How They All Fit Together

Let's say you're at home and want to use your Comcast connection to get to cornershopcreative.com. Conceptually, it goes down much like this:

  1. You type the domain into your browser.

  2. Your browser asks your device’s operating system "what computer has the content for cornershopcreative.com?"

  3. Your device’s OS to see if it has DNS records cached for the domain and how old the cache is.

  4. If it doesn't have the DNS records, or if they're too old, your device’s OS goes to your Internet Service Provider (e.g. Comcast) and asks the registrar "Who has the answer to where this domain goes?"

  5. Your device’s OS goes out to Comcast to ask "what computer has the content for cornershopcreative.com?"

  6. Comcast looks to see if it has DNS records cached for the domain and how old the cache is.

  7. If it doesn't have the DNS records, or if they're too old, Comcast goes to the cornershopcreative.com registrar and asks the registrar "Who has the answer to where this domain goes?"

  8. The registrar answers with the list of 2+ name servers.

  9. Comcast then goes to one of those name servers and asks it "what computer has the content for cornershopcreative.com?"

  10. The nameserver gives an answer.
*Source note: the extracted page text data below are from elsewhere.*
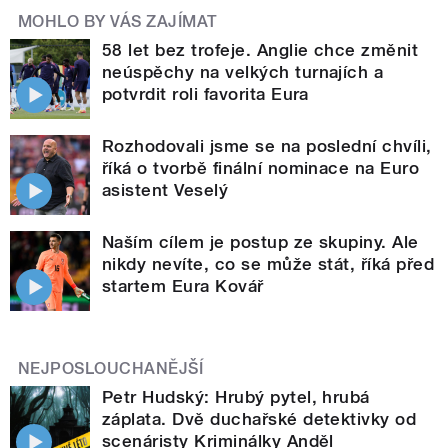
MOHLO BY VÁS ZAJÍMAT
58 let bez trofeje. Anglie chce změnit
neúspěchy na velkých turnajích a
potvrdit roli favorita Eura
Rozhodovali jsme se na poslední chvíli,
říká o tvorbě finální nominace na Euro
asistent Veselý
Naším cílem je postup ze skupiny. Ale
nikdy nevíte, co se může stát, říká před
startem Eura Kovář
NEJPOSLOUCHANĚJŠÍ
Petr Hudský: Hrubý pytel, hrubá
záplata. Dvě duchařské detektivky od
scenáristy Kriminálky Anděl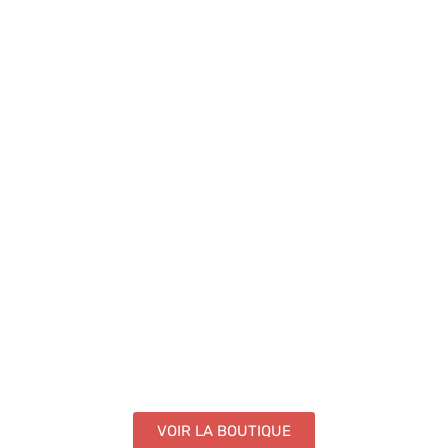
VOIR LA BOUTIQUE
The nameserver also tells Comcast that it should remember the answer for a while.

  11. Comcast then stores the answer in its cache (so it can skip steps next time), and delivers the IP address in the answer to your device’s OS.

  12. Your device’s OS then stores the answer in its cache (so it can skip even more steps next time), and directs your browser to the IP address in the answer.

  13. Your browser goes to the server at that IP address and asks, "Can I please have the content of the webpage for cornershopcreative.com?"

  14. The hosting server responds with the website content for the site homepage.

The caches mentioned above are the reason why when you change a DNS record, it can take a day or two for everyone to see the "new" answer. Every step along the path will hold onto their last answer for minutes, hours, or even days! Asking the registrar and then the nameservers is much slower than looking in a local cache for the answer, so these systems try to avoid having to do so.